Tuesday, February 5, 2013

Review: B10 Night's Dark Terror




It's odd reviewing a game product 20+ years old, but since it's one of the lesser known gems of TSR era D&D (perhaps because it was developed by TSR UK), and as it just appeared on OBS, I'm forging ahead.  Full disclosure, many an old Mystaran campaign of mine started with Keep on the Borderlands or Night of the Vampire, and introduced Night's Dark Terror at an appropriate time.  (Night's Dark Terror just went up on DnD Classics).

Here's a brief overview of the adventure; the player characters find themselves on the Karameikan frontier, where numerous small homesteads beyond the  moors are being burnt to the ground in the night by marauding goblin tribes.  The adventure describes the sprawling eastern frontier as a wilderness hex-crawl (3 miles to the hex), and has populated Eastern Karameikos with numerous small lairs, tombs, ruins, and settlements, for the players to discover as they track the marauding goblin tribes.

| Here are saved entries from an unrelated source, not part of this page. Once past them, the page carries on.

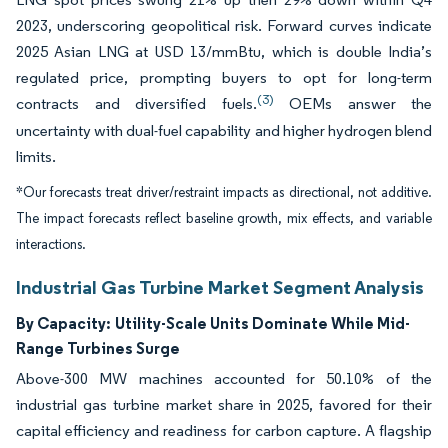
2023, underscoring geopolitical risk. Forward curves indicate
2025 Asian LNG at USD 13/mmBtu, which is double India’s
regulated price, prompting buyers to opt for long-term
(3)
contracts and diversified fuels.
OEMs answer the
uncertainty with dual-fuel capability and higher hydrogen blend
limits.
*Our forecasts treat driver/restraint impacts as directional, not additive.
The impact forecasts reflect baseline growth, mix effects, and variable
interactions.
Industrial Gas Turbine Market Segment Analysis
By Capacity:
Utility-Scale Units Dominate While Mid-
Range Turbines Surge
Above-300 MW machines accounted for 50.10% of the
industrial gas turbine market share in 2025, favored for their
capital efficiency and readiness for carbon capture. A flagship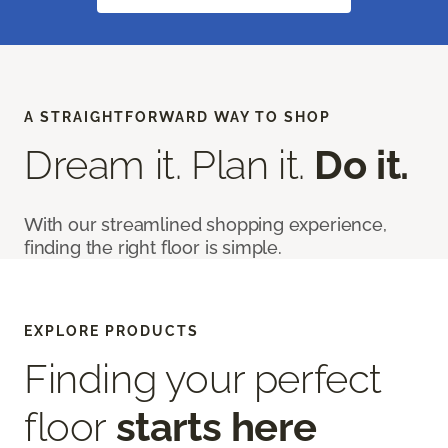
A STRAIGHTFORWARD WAY TO SHOP
Dream it. Plan it.
Do it.
With our streamlined shopping experience,
finding the right floor is simple.
EXPLORE PRODUCTS
Finding your perfect
floor
starts here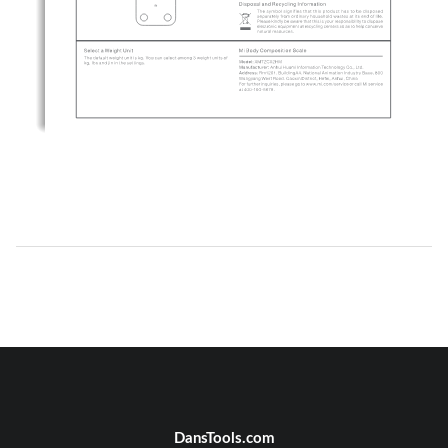
DansTools.com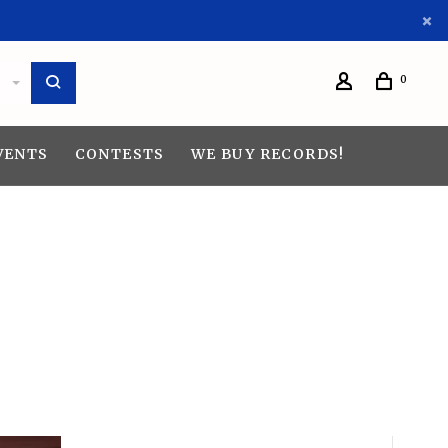
0
VENTS
CONTESTS
WE BUY RECORDS!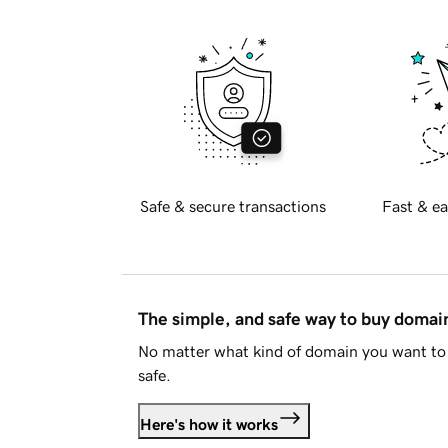
Safe & secure transactions
Fast & ea
The simple, and safe way to buy doma
No matter what kind of domain you want to 
safe.
Here's how it works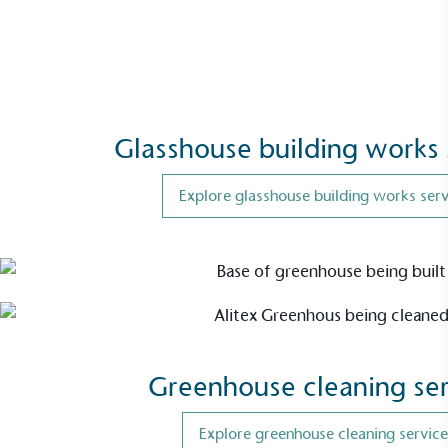
Glasshouse building works 
Explore glasshouse building works serv
EV Charge Points
The brand provides electric vehicle charging points
to its customers and/or employees to help
encourage the use of electric vehicles and ensure
accessibility for electric car users within our
communities.
Greenhouse cleaning ser
Explore greenhouse cleaning service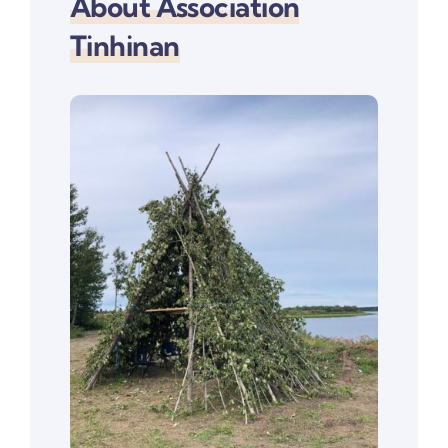
About Association
Tinhinan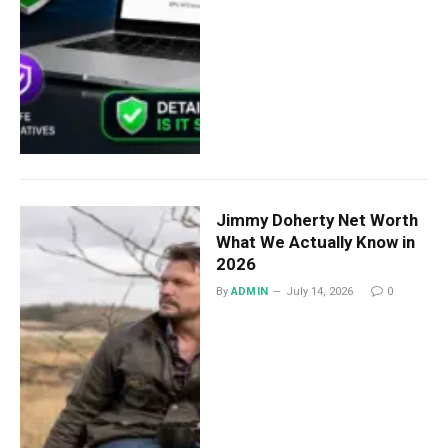
Jimmy Doherty Net Worth
What We Actually Know in
2026
By
ADMIN
July 14, 2026
0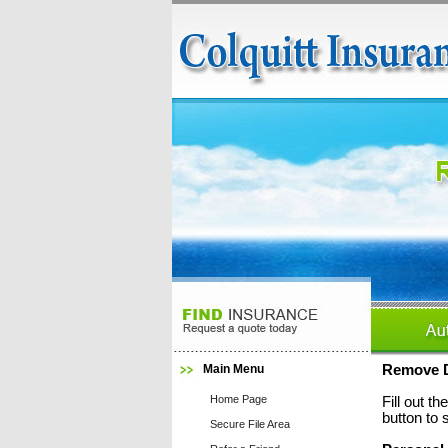
Main Menu
Remove D
Home Page
Fill out t
button to 
Secure File Area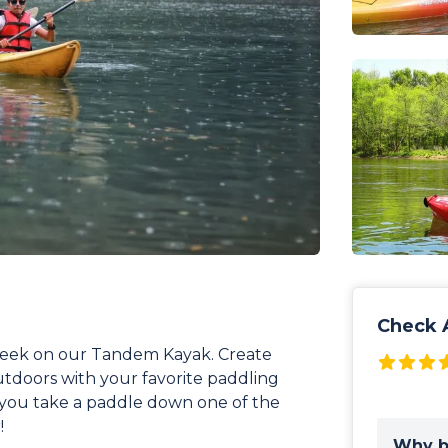
Check A
Creek on our Tandem Kayak. Create
utdoors with your favorite paddling
 you take a paddle down one of the
!
Why b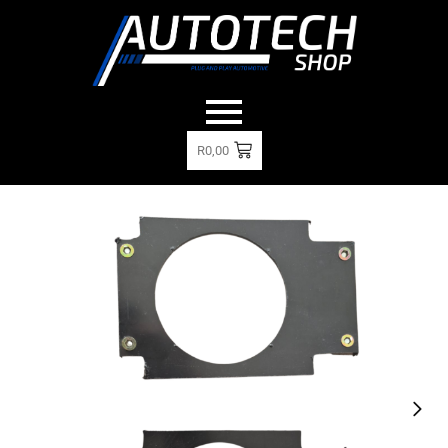
R
0,00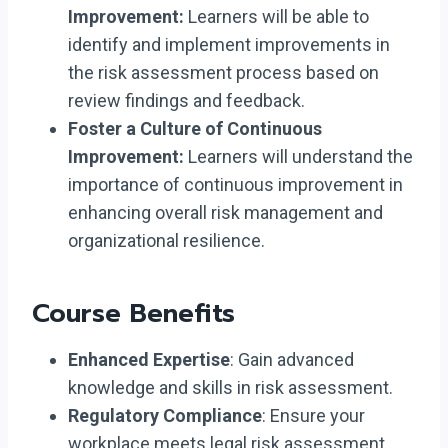
Improvement:
Learners will be able to
identify and implement improvements in
the risk assessment process based on
review findings and feedback.
Foster a Culture of Continuous
Improvement:
Learners will understand the
importance of continuous improvement in
enhancing overall risk management and
organizational resilience.
Course Benefits
Enhanced Expertise
: Gain advanced
knowledge and skills in risk assessment.
Regulatory Compliance
: Ensure your
workplace meets legal risk assessment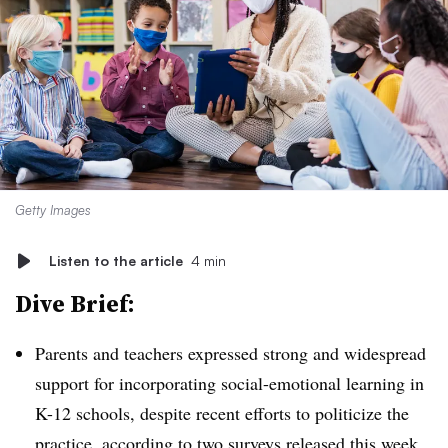
Getty Images
Listen to the article
4 min
Dive Brief:
Parents and teachers expressed strong and widespread
support for incorporating social-emotional learning in
K-12 schools, despite recent efforts to politicize the
practice, according to two surveys released this week.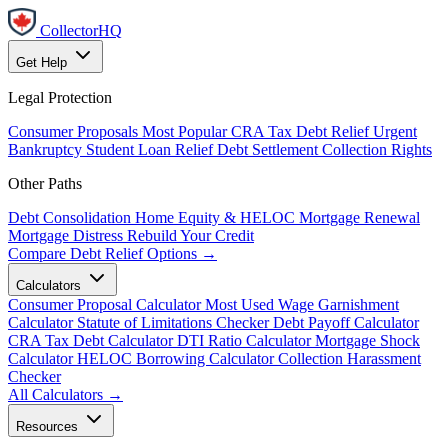
CollectorHQ
Get Help
Legal Protection
Consumer Proposals
Most Popular
CRA Tax Debt Relief
Urgent
Bankruptcy
Student Loan Relief
Debt Settlement
Collection Rights
Other Paths
Debt Consolidation
Home Equity & HELOC
Mortgage Renewal
Mortgage Distress
Rebuild Your Credit
Compare Debt Relief Options →
Calculators
Consumer Proposal Calculator
Most Used
Wage Garnishment
Calculator
Statute of Limitations Checker
Debt Payoff Calculator
CRA Tax Debt Calculator
DTI Ratio Calculator
Mortgage Shock
Calculator
HELOC Borrowing Calculator
Collection Harassment
Checker
All Calculators →
Resources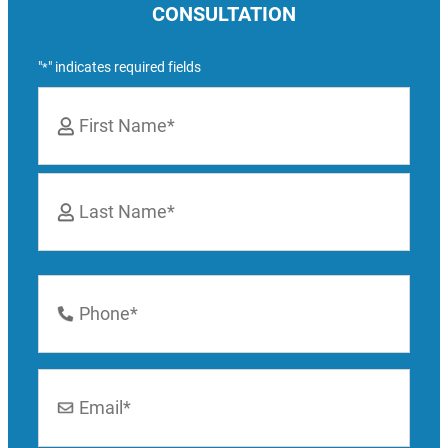
CONSULTATION
"
" indicates required fields
*
Name
*
First
Last
Phone
Number
*
Email
*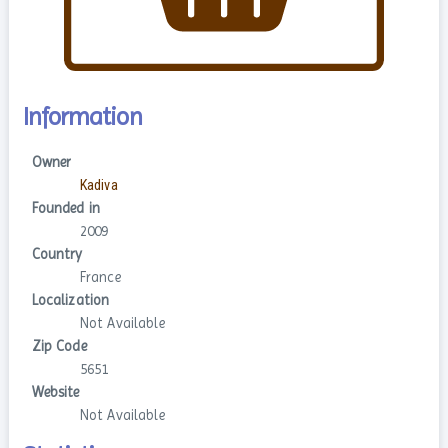
Information
Owner
Kadiva
Founded in
2009
Country
France
Localization
Not Available
Zip Code
5651
Website
Not Available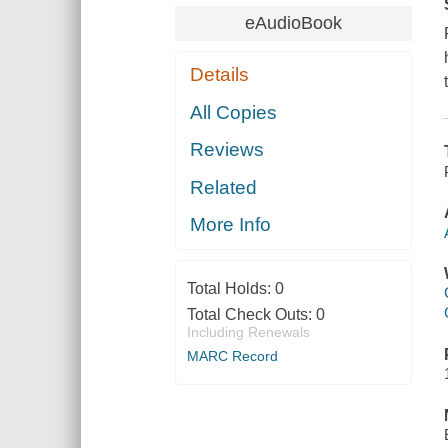
eAudioBook
Details
All Copies
Reviews
Related
More Info
Total Holds:
0
Total Check Outs:
0
Including Renewals
MARC Record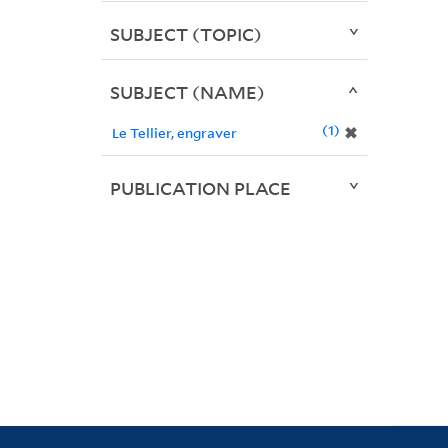
SUBJECT (TOPIC)
SUBJECT (NAME)
1
✖
Le Tellier, engraver
PUBLICATION PLACE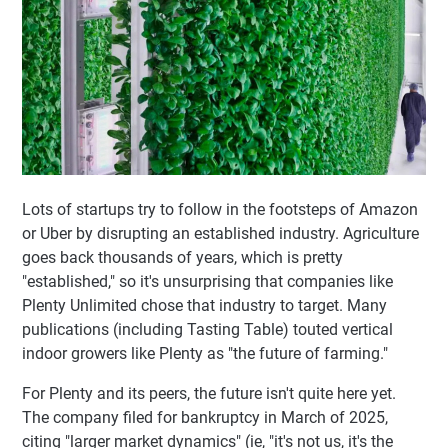
Lots of startups try to follow in the footsteps of Amazon
or Uber by disrupting an established industry. Agriculture
goes back thousands of years, which is pretty
"established," so it's unsurprising that companies like
Plenty Unlimited chose that industry to target. Many
publications (including Tasting Table) touted vertical
indoor growers like Plenty as "the future of farming."
For Plenty and its peers, the future isn't quite here yet.
The company filed for bankruptcy in March of 2025,
citing "larger market dynamics" (ie, "it's not us, it's the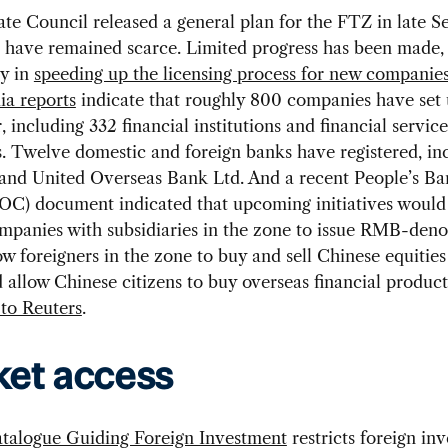
ate Council released a general plan for the FTZ in late 
s have remained scarce. Limited progress has been made,
ly in
speeding up the licensing process for new companie
a reports
indicate that roughly 800 companies have set 
, including 332 financial institutions and financial service
 Twelve domestic and foreign banks have registered, in
 and United Overseas Bank Ltd. And a recent People’s Ba
OC) document indicated that upcoming initiatives would
ompanies with subsidiaries in the zone to issue RMB-den
ow foreigners in the zone to buy and sell Chinese equitie
 allow Chinese citizens to buy overseas financial product
to Reuters
.
et access
talogue Guiding Foreign Investment
restricts foreign in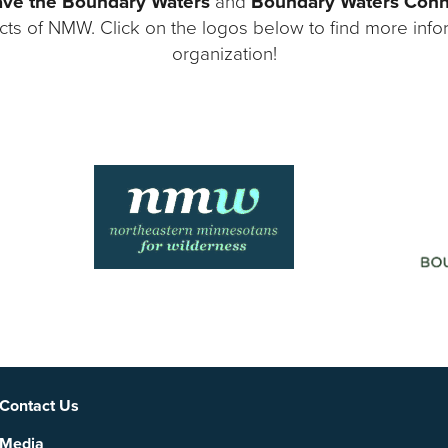
ve the Boundary Waters
and
Boundary Waters Con
ects of NMW. Click on the logos below to find more inf
organization!
Social
Contact Us
Media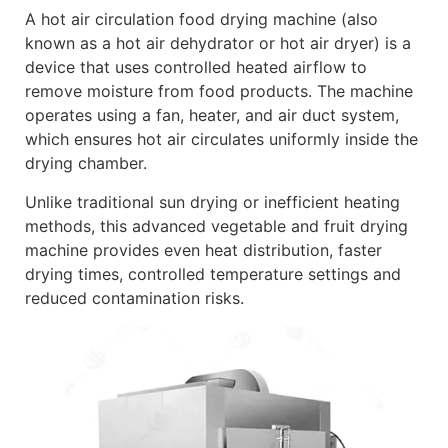
A hot air circulation food drying machine (also
known as a hot air dehydrator or hot air dryer) is a
device that uses controlled heated airflow to
remove moisture from food products. The machine
operates using a fan, heater, and air duct system,
which ensures hot air circulates uniformly inside the
drying chamber.
Unlike traditional sun drying or inefficient heating
methods, this advanced vegetable and fruit drying
machine provides even heat distribution, faster
drying times, controlled temperature settings and
reduced contamination risks.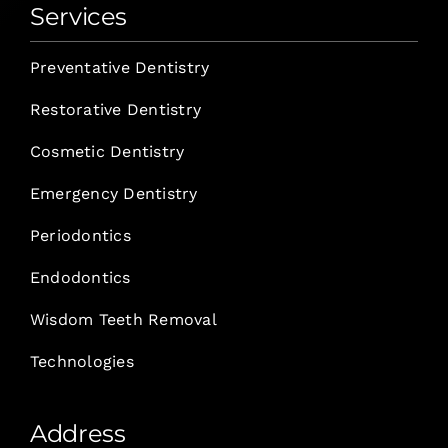
Services
Preventative Dentistry
Restorative Dentistry
Cosmetic Dentistry
Emergency Dentistry
Periodontics
Endodontics
Wisdom Teeth Removal
Technologies
Address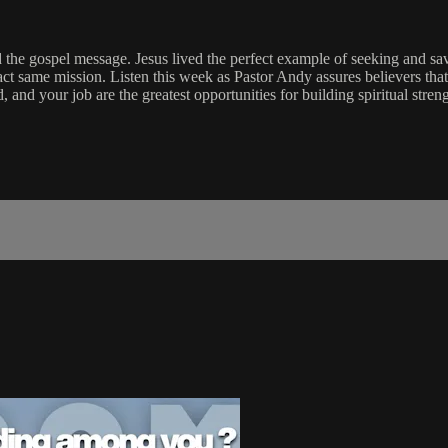
 the gospel message. Jesus lived the perfect example of seeking and savin
act same mission. Listen this week as Pastor Andy assures believers tha
, and your job are the greatest opportunities for building spiritual str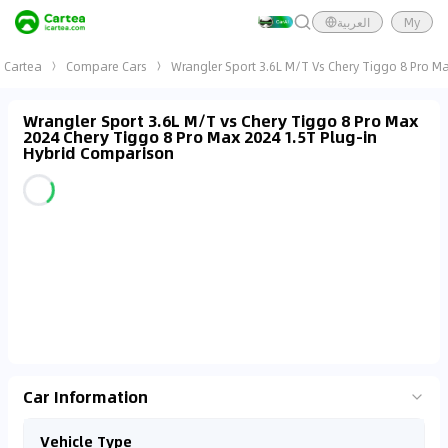
العربية
My
Cartea
Compare Cars
Wrangler Sport 3.6L M/T Vs Chery Tiggo 8 Pro Ma
Wrangler Sport 3.6L M/T vs Chery Tiggo 8 Pro Max
2024 Chery Tiggo 8 Pro Max 2024 1.5T Plug-in
Hybrid Comparison
Car Information
Vehicle Type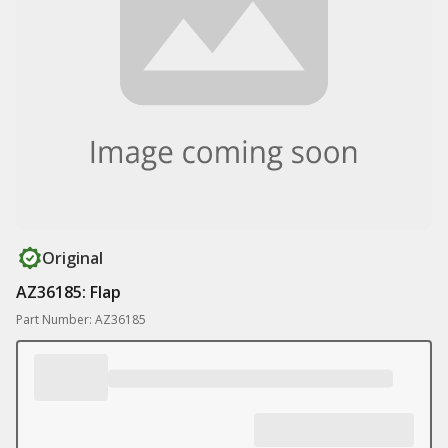
Original
AZ36185: Flap
Part Number: AZ36185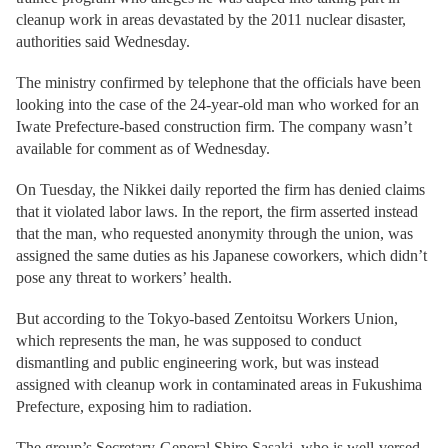
cleanup work in areas devastated by the 2011 nuclear disaster,
authorities said Wednesday.
The ministry confirmed by telephone that the officials have been
looking into the case of the 24-year-old man who worked for an
Iwate Prefecture-based construction firm. The company wasn’t
available for comment as of Wednesday.
On Tuesday, the Nikkei daily reported the firm has denied claims
that it violated labor laws. In the report, the firm asserted instead
that the man, who requested anonymity through the union, was
assigned the same duties as his Japanese coworkers, which didn’t
pose any threat to workers’ health.
But according to the Tokyo-based Zentoitsu Workers Union,
which represents the man, he was supposed to conduct
dismantling and public engineering work, but was instead
assigned with cleanup work in contaminated areas in Fukushima
Prefecture, exposing him to radiation.
The group’s Secretary-General Shiro Sasaki, who is well-versed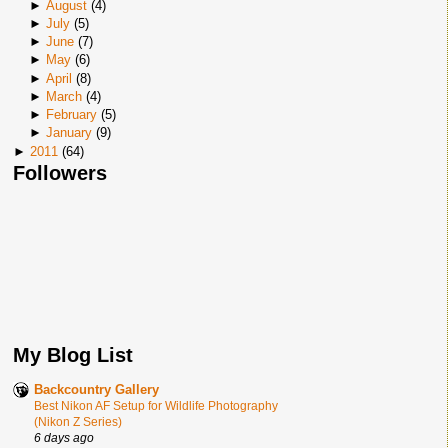
►
August
(
4
)
►
July
(
5
)
►
June
(
7
)
►
May
(
6
)
►
April
(
8
)
►
March
(
4
)
►
February
(
5
)
►
January
(
9
)
►
2011
(
64
)
Followers
My Blog List
Backcountry Gallery
Best Nikon AF Setup for Wildlife Photography
(Nikon Z Series)
6 days ago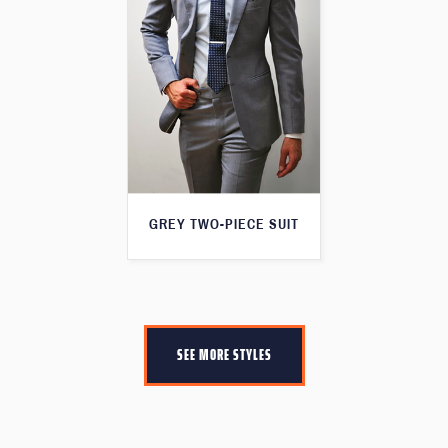
GREY TWO-PIECE SUIT
SEE MORE STYLES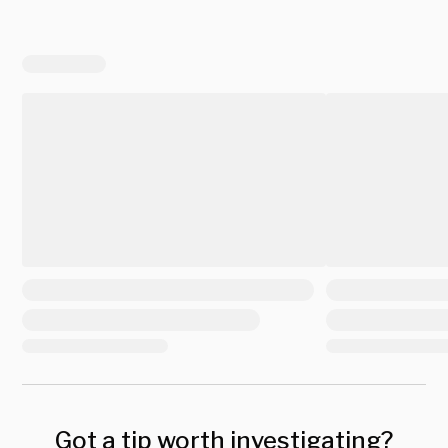
Got a tip worth investigating?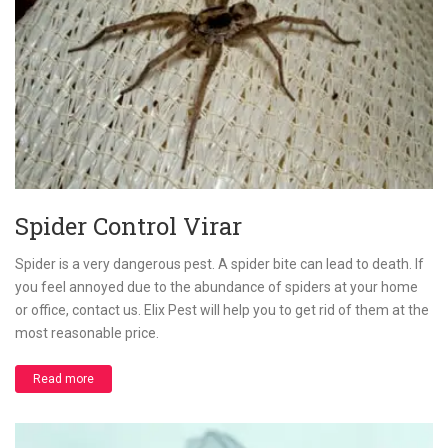
Spider Control Virar
Spider is a very dangerous pest. A spider bite can lead to death. If
you feel annoyed due to the abundance of spiders at your home
or office, contact us. Elix Pest will help you to get rid of them at the
most reasonable price.
Read more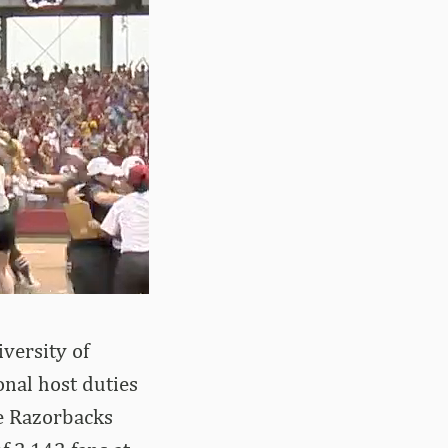
iversity of
onal host duties
he Razorbacks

Over the course of the adventure, they learn about the details of a sinister organization coordinating the attacks, and the trail eventually leads them to discover a lost valley in a northern mountain range, replete with two ancient cultures and a crawling horror prowling the ruins of a fallen civilization.  That capstone locale is overflowing with the kind of pulp horror greatness that would make A. Merritt proud.

What's fantastic about the adventure is the way it helps the novice DM transition from site-based dungeon crawls that typically kick off a 1st level game, into preparing wilderness hex crawls, and it also introduces timeline structures, calendars, and weather.  This adventure had a strong, formative influence on my game mastering style.

Physically, it's about the twice the size of a typical TSR-era adventure, coming in at 74 pages.  There are 6 pages of maps near the back, and the original included a poster map of a homestead where the party is besieged by marauding goblin tribes (and needs to hold out until dawn).  The PDF includes a scan of various cardboard counters that could be used with the poster map.

It's not a perfect module; the introductory plot hook should be replaced by something suitable to the player characters (but that goes for 99% of published works).  It uses annoying bits of boxed descriptive text.  It's heavily tied to the setting of the Grand Duchy of Karameikos, which is found in the back of the Expert book.  The later Gazetteer of Karameikos is nice to have, but not necessary.  Nonetheless, it would be a lot of work to extricate the adventure from the setting and place it in a homebrew setting.  Like any adventure that tries to anticipate the results of earlier player activity, the writer provides a few options; for instance, suggesting a replacement villain if an opponent from an earlier encounter wasn't able to escape the player beatdown.

I highly recommend checking this one out if you missed it back in the day; Karameikos is a solid default setting (I regaled its virtues back here:  Ode to Karameikos).  It's easy to sprinkle a few pre-made adventures into the area for 1st level characters, and use the events of B10 Night's Dark Terror and the wilderness hex crawl of Eastern Karameikos once the players reach 2nd and 3rd level.

1 comment:

  1. Here is a report of my use of this module last summer @ http://vanishingtower.blogspot.com/2012/08/first-game-out-west-was-back-east.html. It was my first attempt at face to face rpg'ing in over fifteen years! I have to agree it is a dense module with lots of great elements to build a campaign with, but you need to hack it up pretty good to enliven potential dramatic relationships.